Прогулок не было все тринадцать месяцев. Тринадцать месяцев я пробыл взаперти. К счастью, баня была во дворе. Но пока не зажили раны, желанная баня причиняла физические страдания; в тесной каморке меня ставили под душ, и вода хлестала по изъязвленному телу. Но не это осталось у меня в памяти. Когда три тюремщика меня выволакивали и тащили в баню, я жадно, с упоением, вдыхал пьянящий душистый воздух: «Одуряющий запах полыни стал запахом жизни с тех пор, как поспешно меня проносили в темноте через двор». В баню водили вечером или ночью. Зимой пронзительный морозный воздух обжигал легкие, приспособившиеся
…В той камере, куда меня ввели, уже находился заключенный. Первоначально он уклонился от разговора. Когда я спрашивал, где мы, собственно, находимся, мой сосед отвечал лаконично: «Сами увидите…». Так мы сидели лицом к лицу, каждый на своем табурете, прислонившись к стене. Иной позиции мы и не могли занимать, сидеть боком было неудобно, ходить невозможно, лежать негде.
Я с интересом приглядывался к прекрасному бледному лицу седоволосого мужчины с грустными, но очень выразительными черными глазами. Может быть, я сейчас и кое-что домысливаю, но мне кажется, что я сразу уловил в лице моего соседа сочетание мужественности, даже чуть грубоватой, с лиризмом тонко мыслящего человека. Как я позднее убедился, такими чертами, действительно, отличался Чингис Ильдрым, курд, участник Октябрьской революции на Кавказе, образованный инженер, знаток литературы, человек, многие годы близкий к Кирову, очень привлекательный человек.
Мы недолго были вместе, недолго длилась наша дружба, но все же, я думаю, то была дружба. Такую память я сохранил о Чингисе Ильдрыме, и мне известно, что он тепло обо мне отзывался в беседе с заключенным, которого я позднее встретил в лагере.
На второй день после моего прибытия в Суханово, за мной пришли конвоиры. В Суханове, в отличие от других тюрем, одного заключенного сопровождали не два, а три конвоира. Двое держали меня по бокам, а третий подталкивал меня сзади. Так меня то ли повели, то ли понесли вниз по лестнице и через двор привели к зданию церкви; внутри церковь оказалась поделенной высокими перегородками на сектора. Конечно, я был не в состоянии уловить, на сколько таких помещений было поделено бывшее церковное здание.

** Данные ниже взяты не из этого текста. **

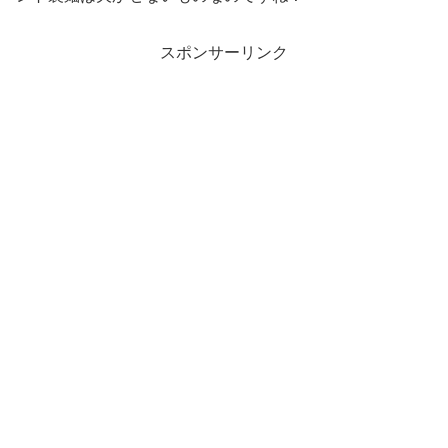
スポンサーリンク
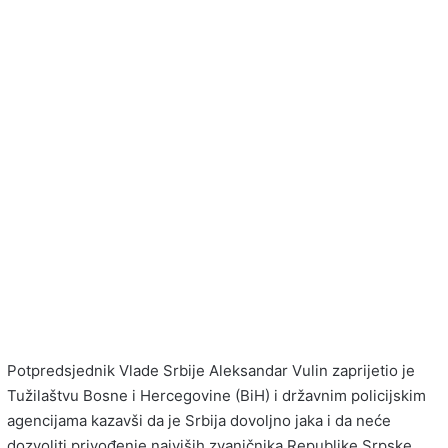
Potpredsjednik Vlade Srbije Aleksandar Vulin zaprijetio je
Tužilaštvu Bosne i Hercegovine (BiH) i državnim policijskim
agencijama kazavši da je Srbija dovoljno jaka i da neće
dozvoliti privođenje najviših zvaničnika Republike Srpske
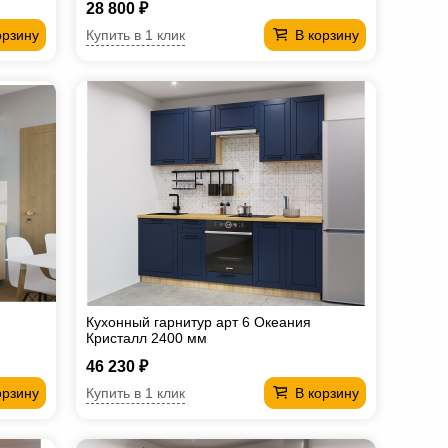
28 800 ₽
Купить в 1 клик
орзину
В корзину
Кухонный гарнитур арт 6 Океания
Кристалл 2400 мм
46 230 ₽
Купить в 1 клик
орзину
В корзину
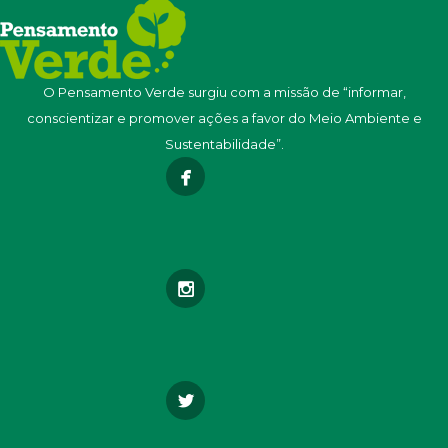
O Pensamento Verde surgiu com a missão de “informar,
conscientizar e promover ações a favor do Meio Ambiente e
Sustentabilidade”.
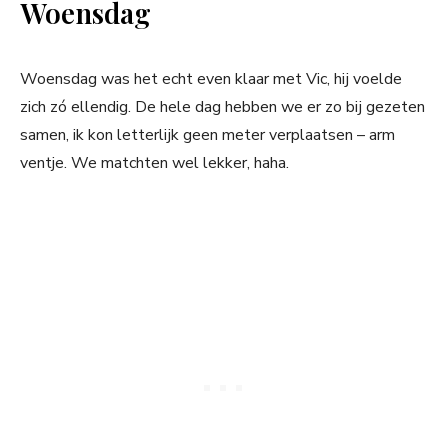
Woensdag
Woensdag was het echt even klaar met Vic, hij voelde
zich zó ellendig. De hele dag hebben we er zo bij gezeten
samen, ik kon letterlijk geen meter verplaatsen – arm
ventje. We matchten wel lekker, haha.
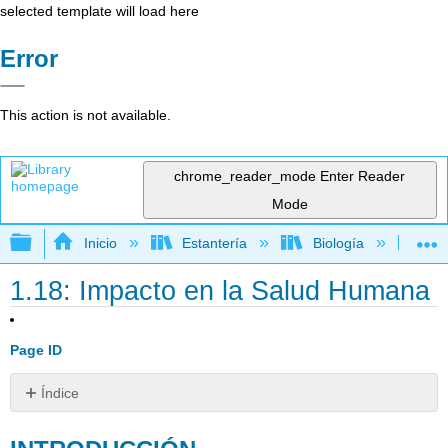
selected template will load here
Error
This action is not available.
chrome_reader_mode
Enter Reader
Mode
Expandir/contraer jerarquía global
Inicio
Estantería
Biología
Ec
1.18: Impacto en la Salud Humana
Page ID
Índice
INTRODUCCIÓN
AGENTES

Меня поместили в самом крайнем секторе с большим окном. Помещение производило впечатление обширной камеры с каменным полом. Камера была совершенно пустая. На полу было несколько окурков. Конвоиры удалились. В здании царила абсолютная тишина. Недоуменно я оглядывался по сторонам. Я решил, что меня поспешно перевели в новое помещение, и сейчас принесут предметы скудной тюремной обстановки. Правда, было неясно, почему меня перевели в новую камеру без вещей. Они остались в голубой темнице. Насколько помню, я не двигался и растерянно стоял на месте в ожидании дальнейших событий. Особенно долго ждать не пришлось. Дверь раскрылась и вошло несколько человек: капитан Пинзур, с которым мы в октябре 1939 года обменивались мрачными остротами при первом оформлении протокола об окончании следствия, мой следователь — младший лейтенант Гарбузов и несколько неизвестных; позднее я узнал, что один из них был начальник тюрьмы.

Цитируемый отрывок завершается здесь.